Tuesday, August 18, 2009

Moving on...

I haven't really posted much this summer, and what I have posted has been a little, well, depressing, to say the least. For the first few days after Jana passed away, I just didn't know how I was going to go on. I didn't know if I'd be able to be the person I've always been. Or how I'd be able to be that person. A major part of my life was gone. The one person I could reminisce with and laugh with, who shared a major portion of my life with...gone. Gone before I even had a chance to say good-bye.

How does a person get over that? Well, they don't. I don't think I'll ever "get over it" but I will "get on with it." Life, that is.

And I don't think I will ever be the person I was before. I actually think in a lot of ways, I will be a better person because of it, because of the way Jana lived. All the things I admire in Jana are the things I need to get through this.

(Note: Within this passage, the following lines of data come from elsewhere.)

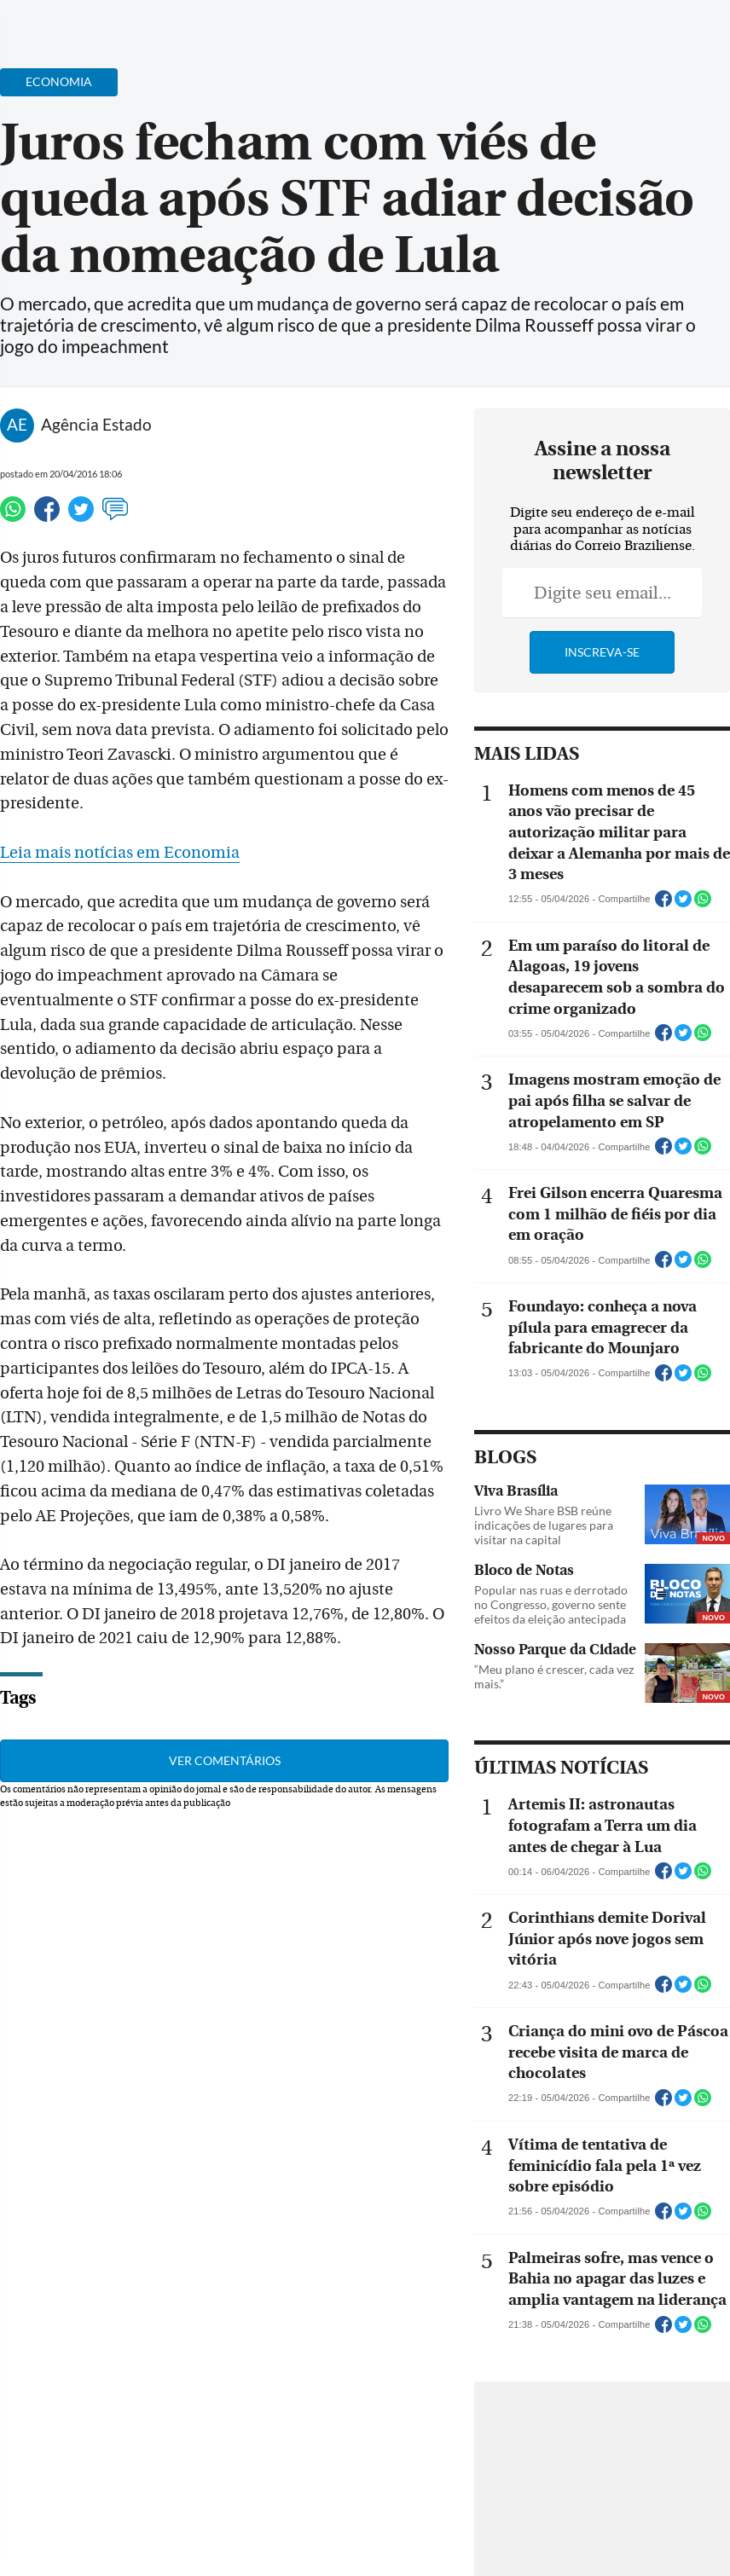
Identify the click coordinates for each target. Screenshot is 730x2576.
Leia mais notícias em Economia (120, 852)
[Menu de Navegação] (46, 21)
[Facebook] (606, 29)
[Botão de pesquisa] (96, 21)
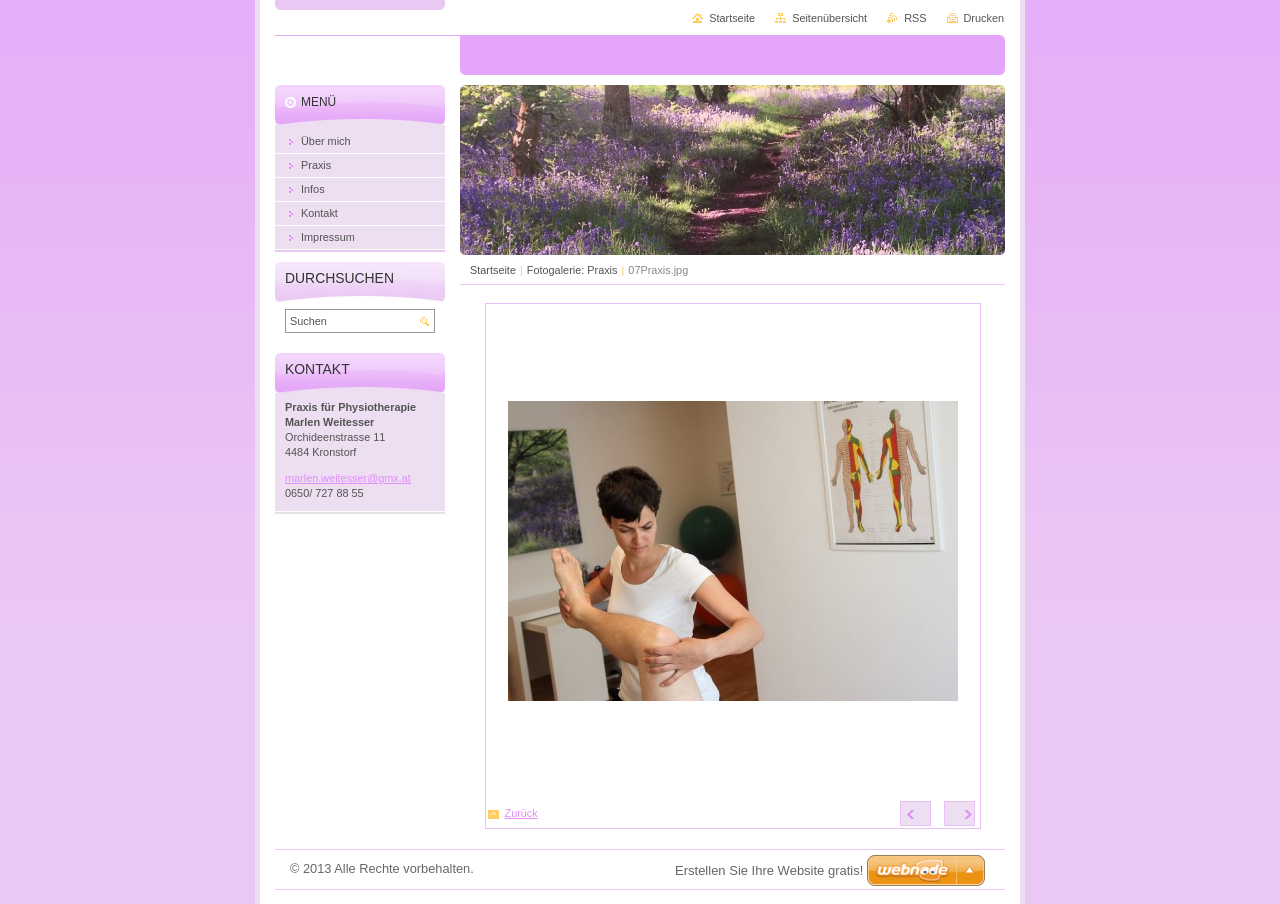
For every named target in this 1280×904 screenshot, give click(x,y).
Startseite (493, 270)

First and foremost...faith. Jana was very proud to be a Christian, as am I, but she was never afraid to tell people about it, and that's something I hope to be able to do a little better. Without my faith, and the promise of heaven I don't know how I would be able to cope.

Secondly, a can-do attitude. Jana wasn't afraid to try anything. I've always been much more cautious. But believing in myself and knowing, with time, this pain will begin to heal is something I really need.

Third, a sense of humor. Jana was always laughing and her laughter was contagious. She was always cracking jokes (often at the expense of "your momma") and lived life to the fullest. Those first few days when I thought I couldn't do anything I just remember thinking that I had to, for Jana's sake. She wouldn't want me, or anyone, sitting around feeling sad, but rather laughing at the memories we shared with her. And I've done just that. I've continued to live and make new memories. Some of them have been hard...she should have been involved in making some of those memories, and it just wasn't the same without her. But for the rest of us here, life goes on, and we should enjoy it.

There were many other things I admired about Jana, but these are the top three that have helped me. The way Jana lived makes her death easier to deal with. No wondering where she is now, or what she'd want from us. I do miss her, but we've continued to enjoy our summer as a family, exactly like I know she'd want us to. Thank you Jana, for all these lessons you're teaching me. And thank you for living life as you did, you are missed and loved.